- _Task input_
════════════════════

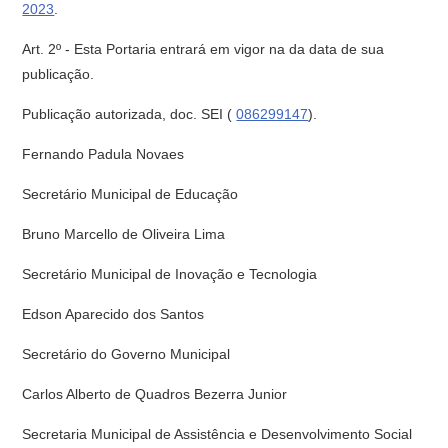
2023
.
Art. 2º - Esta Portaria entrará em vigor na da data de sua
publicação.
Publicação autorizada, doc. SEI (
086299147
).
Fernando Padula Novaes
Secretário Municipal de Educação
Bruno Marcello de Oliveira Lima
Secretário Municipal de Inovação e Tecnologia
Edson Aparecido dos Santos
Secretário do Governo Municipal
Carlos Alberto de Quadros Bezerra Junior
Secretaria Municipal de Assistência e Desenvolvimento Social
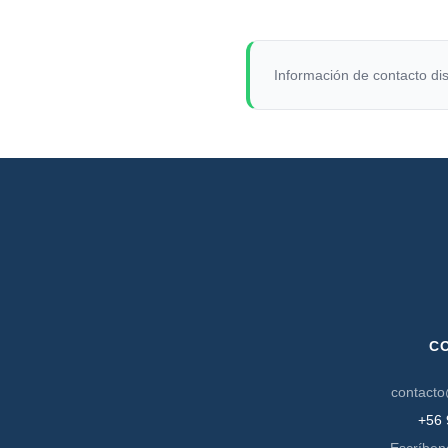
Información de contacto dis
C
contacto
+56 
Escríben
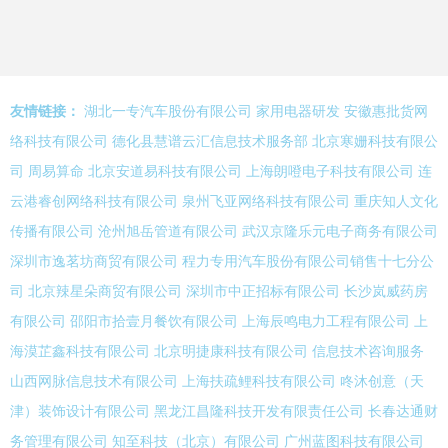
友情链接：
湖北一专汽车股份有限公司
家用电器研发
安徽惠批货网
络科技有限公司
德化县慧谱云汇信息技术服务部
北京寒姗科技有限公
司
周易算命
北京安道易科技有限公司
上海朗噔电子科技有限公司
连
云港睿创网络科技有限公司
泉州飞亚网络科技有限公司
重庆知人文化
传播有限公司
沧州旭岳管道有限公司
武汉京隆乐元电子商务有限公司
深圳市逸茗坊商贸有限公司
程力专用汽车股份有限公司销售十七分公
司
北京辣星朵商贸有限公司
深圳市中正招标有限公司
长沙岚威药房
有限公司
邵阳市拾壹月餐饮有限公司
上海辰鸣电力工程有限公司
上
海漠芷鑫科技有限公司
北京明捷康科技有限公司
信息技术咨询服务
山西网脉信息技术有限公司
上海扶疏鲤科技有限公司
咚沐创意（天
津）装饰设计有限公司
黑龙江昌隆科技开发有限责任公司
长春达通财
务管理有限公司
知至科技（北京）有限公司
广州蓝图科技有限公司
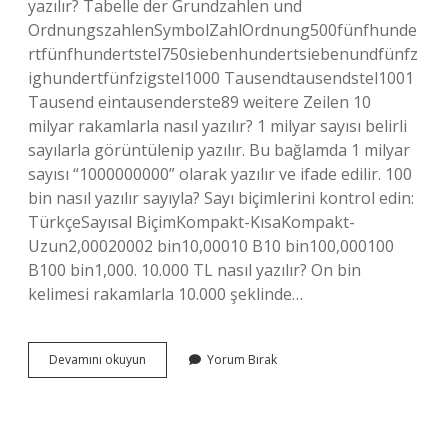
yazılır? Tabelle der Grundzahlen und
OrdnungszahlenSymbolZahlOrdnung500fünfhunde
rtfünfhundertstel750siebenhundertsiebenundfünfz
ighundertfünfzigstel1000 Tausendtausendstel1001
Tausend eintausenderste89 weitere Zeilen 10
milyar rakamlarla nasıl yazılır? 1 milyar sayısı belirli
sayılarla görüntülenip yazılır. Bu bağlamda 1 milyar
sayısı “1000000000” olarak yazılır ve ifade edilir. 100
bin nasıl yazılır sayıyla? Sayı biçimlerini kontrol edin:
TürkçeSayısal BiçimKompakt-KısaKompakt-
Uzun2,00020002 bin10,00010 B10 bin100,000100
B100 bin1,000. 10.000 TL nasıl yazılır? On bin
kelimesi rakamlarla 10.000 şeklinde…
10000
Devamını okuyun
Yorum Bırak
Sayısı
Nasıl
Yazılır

════════════════════

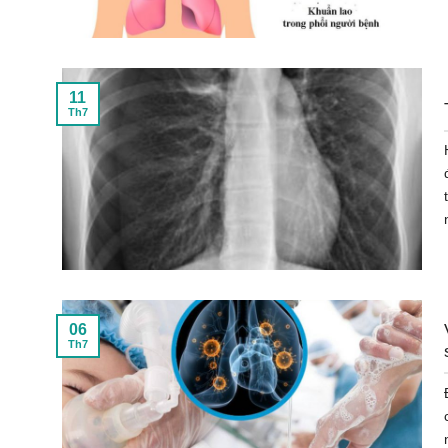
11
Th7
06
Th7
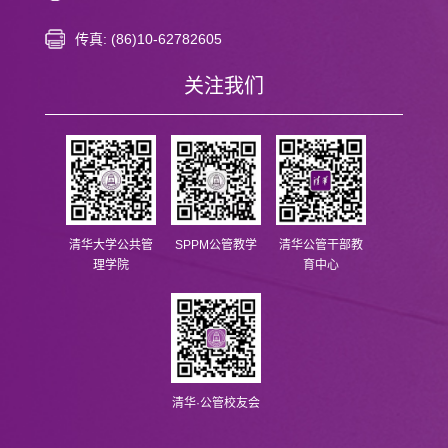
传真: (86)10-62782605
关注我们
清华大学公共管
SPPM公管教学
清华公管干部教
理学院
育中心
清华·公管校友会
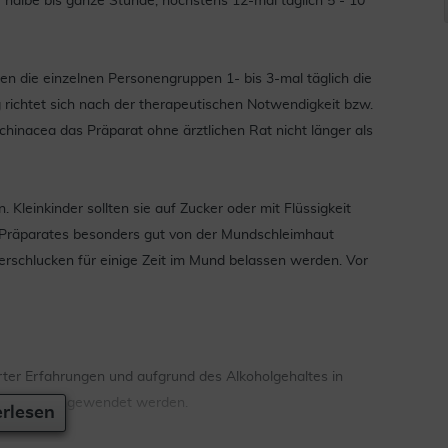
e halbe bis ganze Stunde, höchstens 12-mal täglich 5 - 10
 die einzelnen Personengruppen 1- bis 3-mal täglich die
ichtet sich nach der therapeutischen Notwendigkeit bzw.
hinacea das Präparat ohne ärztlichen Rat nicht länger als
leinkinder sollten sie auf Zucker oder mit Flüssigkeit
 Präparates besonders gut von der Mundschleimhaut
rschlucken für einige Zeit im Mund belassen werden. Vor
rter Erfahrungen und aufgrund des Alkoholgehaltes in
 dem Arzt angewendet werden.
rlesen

════════════════════

- _Exercise_
Give again, exactly as written above, each line from the one that has "Secretário do Governo Municipal" to the one that has "Uzun2,00020002 bin10,00010 B10 bin100,000100", both included; omit the pictures.

- _Reply to the task_
Secretário do Governo Municipal
Carlos Alberto de Quadros Bezerra Junior
Secretaria Municipal de Assistência e Desenvolvimento Social
Información de contacto dis
C
contacto
+56 
Escríben
友情链接：
湖北一专汽车股份有限公司
家用电器研发
安徽惠批货网
络科技有限公司
德化县慧谱云汇信息技术服务部
北京寒姗科技有限公
司
周易算命
北京安道易科技有限公司
上海朗噔电子科技有限公司
连
云港睿创网络科技有限公司
泉州飞亚网络科技有限公司
重庆知人文化
传播有限公司
沧州旭岳管道有限公司
武汉京隆乐元电子商务有限公司
深圳市逸茗坊商贸有限公司
程力专用汽车股份有限公司销售十七分公
司
北京辣星朵商贸有限公司
深圳市中正招标有限公司
长沙岚威药房
有限公司
邵阳市拾壹月餐饮有限公司
上海辰鸣电力工程有限公司
上
海漠芷鑫科技有限公司
北京明捷康科技有限公司
信息技术咨询服务
山西网脉信息技术有限公司
上海扶疏鲤科技有限公司
咚沐创意（天
津）装饰设计有限公司
黑龙江昌隆科技开发有限责任公司
长春达通财
务管理有限公司
知至科技（北京）有限公司
广州蓝图科技有限公司
yazılır? Tabelle der Grundzahlen und
OrdnungszahlenSymbolZahlOrdnung500fünfhunde
rtfünfhundertstel750siebenhundertsiebenundfünfz
ighundertfünfzigstel1000 Tausendtausendstel1001
Tausend eintausenderste89 weitere Zeilen 10
milyar rakamlarla nasıl yazılır? 1 milyar sayısı belirli
sayılarla görüntülenip yazılır. Bu bağlamda 1 milyar
sayısı “1000000000” olarak yazılır ve ifade edilir. 100
bin nasıl yazılır sayıyla? Sayı biçimlerini kontrol edin:
TürkçeSayısal BiçimKompakt-KısaKompakt-
Uzun2,00020002 bin10,00010 B10 bin100,000100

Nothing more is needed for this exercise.